The group runs up stairs and barricades themselves in Angelina's huge master bedroom. They grab makeshift weapons like a candelabra and letter opener. Tense moments pass. They only have Angelina's phone with them and the battery is almost dead. As they refresh Facebook and Twitter, one more picture pops up. It's of her bedroom door. Then the battery dies, leaving them to tremble in fear.

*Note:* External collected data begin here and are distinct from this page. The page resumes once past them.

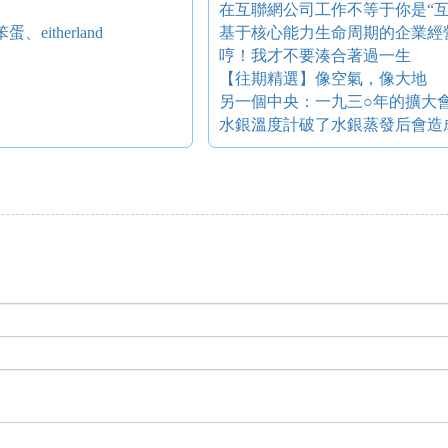
在互聯網公司工作不等于你是“互
、eitherland
基于核心能力生命周期的企業經
哼！我才不要湊合著過一生
【往期精選】像空氣，像大地
另一個中央：一九三○年的擴大
水銀溫度計破了水銀蒸發后會造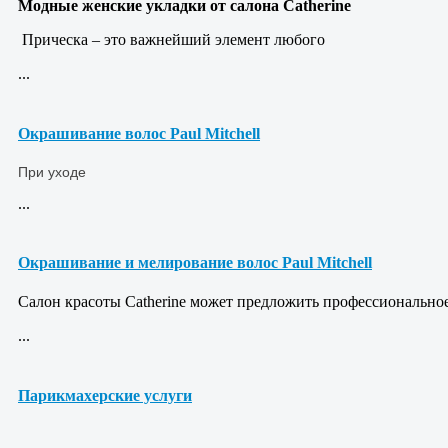
Модные женские укладки от салона Catherine
Прическа – это важнейший элемент любого
...
Окрашивание волос Paul Mitchell
При уходе
...
Окрашивание и мелирование волос Paul Mitchell
Салон красоты Catherine может предложить профессионально
...
Парикмахерские услуги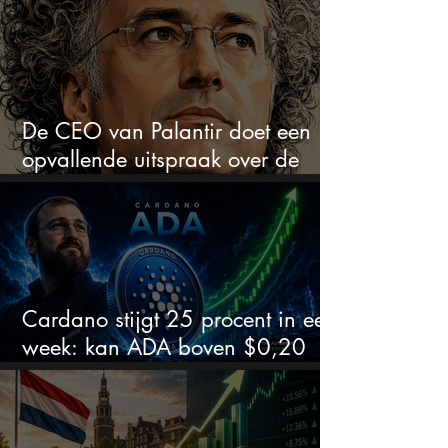
De CEO van Palantir doet een
opvallende uitspraak over de
beurs
Cardano stijgt 25 procent in een
week: kan ADA boven $0,20
blijven?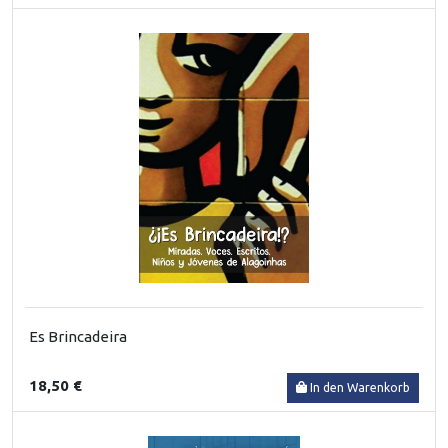
Es Brincadeira
18,50 €
In den Warenkorb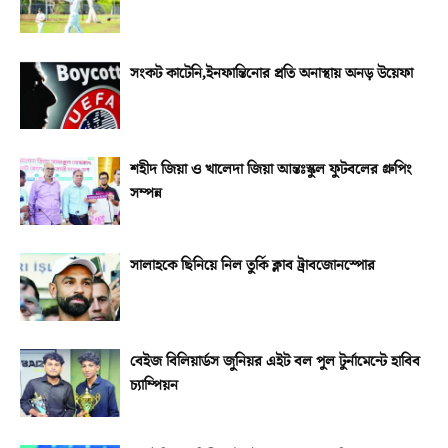
সংকট কাটেনি,ইনফান্তিনোর প্রতি অনাস্থায় অনড় উয়েফা
শহীদ জিয়া ও খালেদা জিয়া আন্তঃস্কুল ফুটবলের গ্রুপিং
সম্পন্ন
সালাহকে ছিনিয়ে নিল তুর্কি ক্লাব ট্রাবজোনস্পোর
বেইজ বিলিয়ার্ডস জুনিয়র এইট বল পুল টুর্নামেন্টে হাবিব
চ্যাম্পিয়ন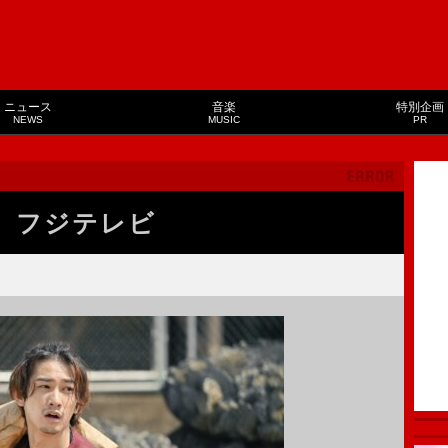
ニュース
音楽
特別企画
NEWS
MUSIC
PR
フジテレビ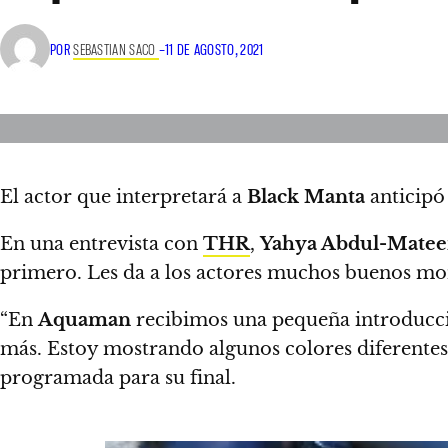
POR
SEBASTIAN SACO
–
11 DE AGOSTO, 2021
El actor que interpretará a
Black Manta
anticipó 
En una entrevista con
THR
,
Yahya Abdul-Matee
primero. Les da a los actores muchos buenos mo
“En
Aquaman
recibimos una pequeña introducc
más. Estoy mostrando algunos colores diferentes”
programada para su final.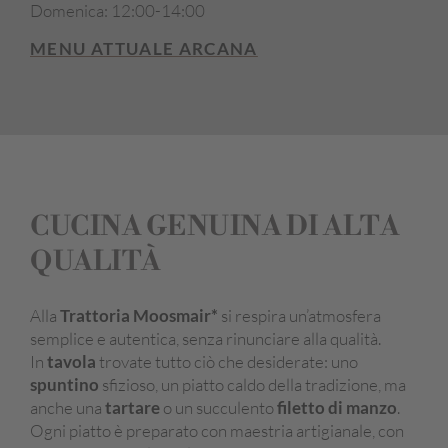
Domenica: 12:00-14:00
MENU ATTUALE ARCANA
CUCINA GENUINA DI ALTA
QUALITÀ
Alla
Trattoria Moosmair*
si respira un’atmosfera
semplice e autentica, senza rinunciare alla qualità.
In
tavola
trovate tutto ciò che desiderate: uno
spuntino
sfizioso, un piatto caldo della tradizione, ma
anche una
tartare
o un succulento
filetto di manzo
.
Ogni piatto è preparato con maestria artigianale, con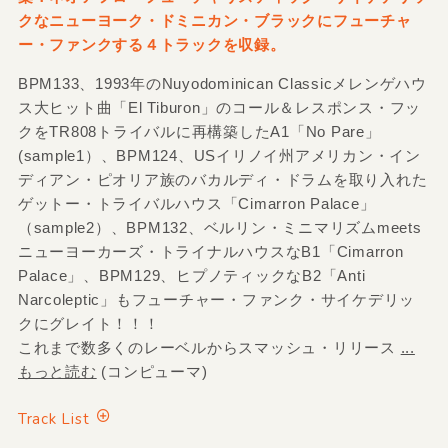
クなニューヨーク・ドミニカン・ブラックにフューチャ
ー・ファンクする４トラックを収録。
BPM133、1993年のNuyodominican Classicメレンゲハウ
ス大ヒット曲「El Tiburon」のコール＆レスポンス・フッ
クをTR808トライバルに再構築したA1「No Pare」
(sample1）、BPM124、USイリノイ州アメリカン・イン
ディアン・ピオリア族のバカルディ・ドラムを取り入れた
ゲットー・トライバルハウス「Cimarron Palace」
（sample2）、BPM132、ベルリン・ミニマリズムmeets
ニューヨーカーズ・トライナルハウスなB1「Cimarron
Palace」、BPM129、ヒプノティックなB2「Anti
Narcoleptic」もフューチャー・ファンク・サイケデリッ
クにグレイト！！！
これまで数多くのレーベルからスマッシュ・リリース
...
もっと読む
(コンピューマ)
Track List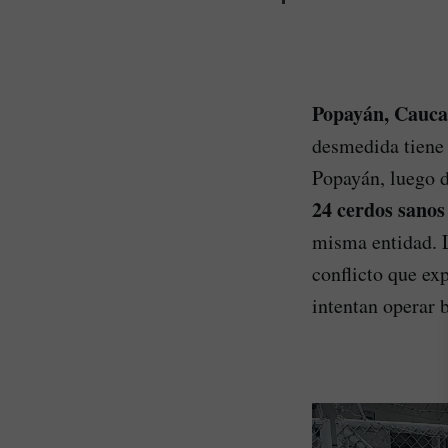
Popayán, Cauca
desmedida tiene 
Popayán, luego d
24 cerdos sanos
misma entidad. L
conflicto que ex
intentan operar b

He busts down the door and attacks them. He's able to wound the two friends, leaving Jolie alone to fight for her life. The fight ends with him flying out the second story window and landing on a lawn jockey. Jolie looks out the window at the grizzly scene and says "Consider yourself unfollowed, bitch."

Fin.

Some other working titles for this movie are:
  • Follow Friday and Die!
  • Retweet of Doom
  • Retweet Your Own Death
  • YouDeath
  • DeathVille
  • SlashWorld
  • Direct Message to Your Jugular
  • Your Murderer Likes Your Post
  • Prison Escapee Sent a Plight On Your Farm And a Knife To Your Back
  • Unfollowing The Guilty
  • Prosecution of Doom
  • Being a Juror On A Trial That Sentences a Guy To 20 Years in Prison, but He Breaks Out and Kills All The Jury Members (Save Three) By Using Social Networking Sites to Find Them...of Justice.
The idea for this movie is trademarked by Rane Pollock and Alana Pollock.